What to work on:
Copy out the lines of the records below, and only those lines, from the one with "Visite de Mgr" through the one with "de Dieu, le fondement...", exactly as they appear.

Records for processing:
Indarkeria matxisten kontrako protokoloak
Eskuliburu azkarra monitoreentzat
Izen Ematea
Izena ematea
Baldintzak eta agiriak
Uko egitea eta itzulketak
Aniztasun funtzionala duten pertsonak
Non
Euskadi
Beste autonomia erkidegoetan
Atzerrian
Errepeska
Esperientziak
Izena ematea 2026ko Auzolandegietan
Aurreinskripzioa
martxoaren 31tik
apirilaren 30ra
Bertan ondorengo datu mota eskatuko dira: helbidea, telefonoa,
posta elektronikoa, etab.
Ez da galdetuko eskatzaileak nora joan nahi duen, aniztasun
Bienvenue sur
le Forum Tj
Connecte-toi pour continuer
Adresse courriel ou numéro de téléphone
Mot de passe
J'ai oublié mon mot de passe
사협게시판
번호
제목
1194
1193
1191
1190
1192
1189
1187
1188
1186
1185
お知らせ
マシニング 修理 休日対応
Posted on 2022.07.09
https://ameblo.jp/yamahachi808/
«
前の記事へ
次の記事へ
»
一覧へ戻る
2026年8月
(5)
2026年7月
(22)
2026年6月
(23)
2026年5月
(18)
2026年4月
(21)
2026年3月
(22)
...
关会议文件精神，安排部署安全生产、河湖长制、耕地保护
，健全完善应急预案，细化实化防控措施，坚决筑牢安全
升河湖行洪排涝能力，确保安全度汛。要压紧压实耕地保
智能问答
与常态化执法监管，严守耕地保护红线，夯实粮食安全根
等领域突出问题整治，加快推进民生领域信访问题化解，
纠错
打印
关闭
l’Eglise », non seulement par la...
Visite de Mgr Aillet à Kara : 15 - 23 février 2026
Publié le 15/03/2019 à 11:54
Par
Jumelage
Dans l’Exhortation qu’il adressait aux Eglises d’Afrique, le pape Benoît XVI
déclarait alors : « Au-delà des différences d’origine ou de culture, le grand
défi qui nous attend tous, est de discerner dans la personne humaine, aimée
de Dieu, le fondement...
...
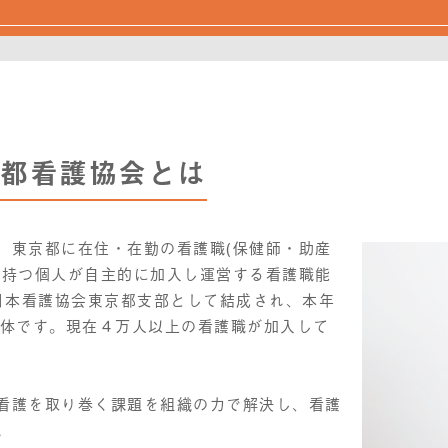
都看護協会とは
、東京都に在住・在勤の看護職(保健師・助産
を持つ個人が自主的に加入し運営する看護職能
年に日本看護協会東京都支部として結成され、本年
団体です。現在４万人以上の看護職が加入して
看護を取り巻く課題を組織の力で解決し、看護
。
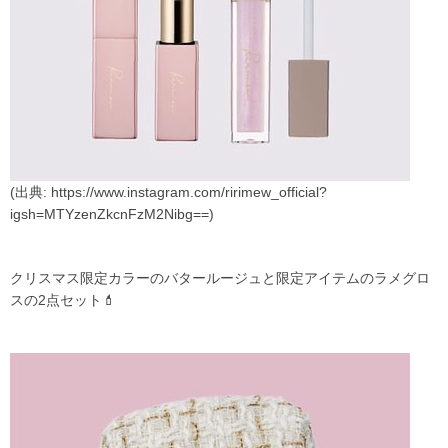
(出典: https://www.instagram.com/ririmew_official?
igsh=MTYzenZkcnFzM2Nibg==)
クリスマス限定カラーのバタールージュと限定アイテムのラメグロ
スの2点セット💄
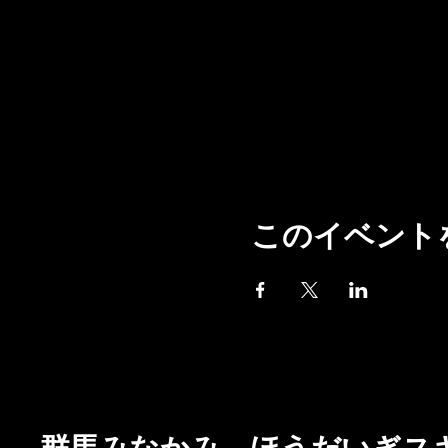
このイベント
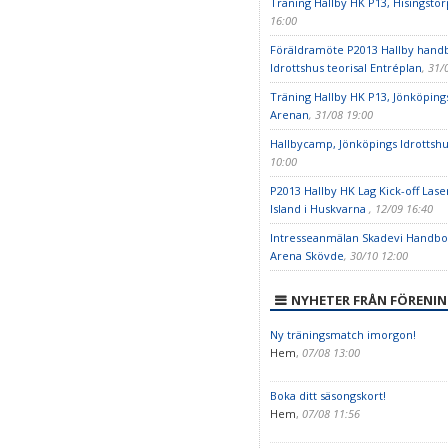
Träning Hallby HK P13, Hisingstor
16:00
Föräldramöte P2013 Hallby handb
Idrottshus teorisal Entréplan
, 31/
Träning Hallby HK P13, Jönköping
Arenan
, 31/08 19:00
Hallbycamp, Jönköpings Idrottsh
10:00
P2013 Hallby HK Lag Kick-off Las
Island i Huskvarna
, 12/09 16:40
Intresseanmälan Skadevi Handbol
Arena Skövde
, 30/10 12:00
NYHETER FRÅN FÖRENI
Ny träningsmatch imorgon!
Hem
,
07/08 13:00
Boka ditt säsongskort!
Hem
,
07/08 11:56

Answer section:
Visite de Mgr Aillet à Kara : 15 - 23 février 2026
Publié le 15/03/2019 à 11:54
Par
Jumelage
Dans l’Exhortation qu’il adressait aux Eglises d’Afrique, le pape Benoît XVI
déclarait alors : « Au-delà des différences d’origine ou de culture, le grand
défi qui nous attend tous, est de discerner dans la personne humaine, aimée
de Dieu, le fondement...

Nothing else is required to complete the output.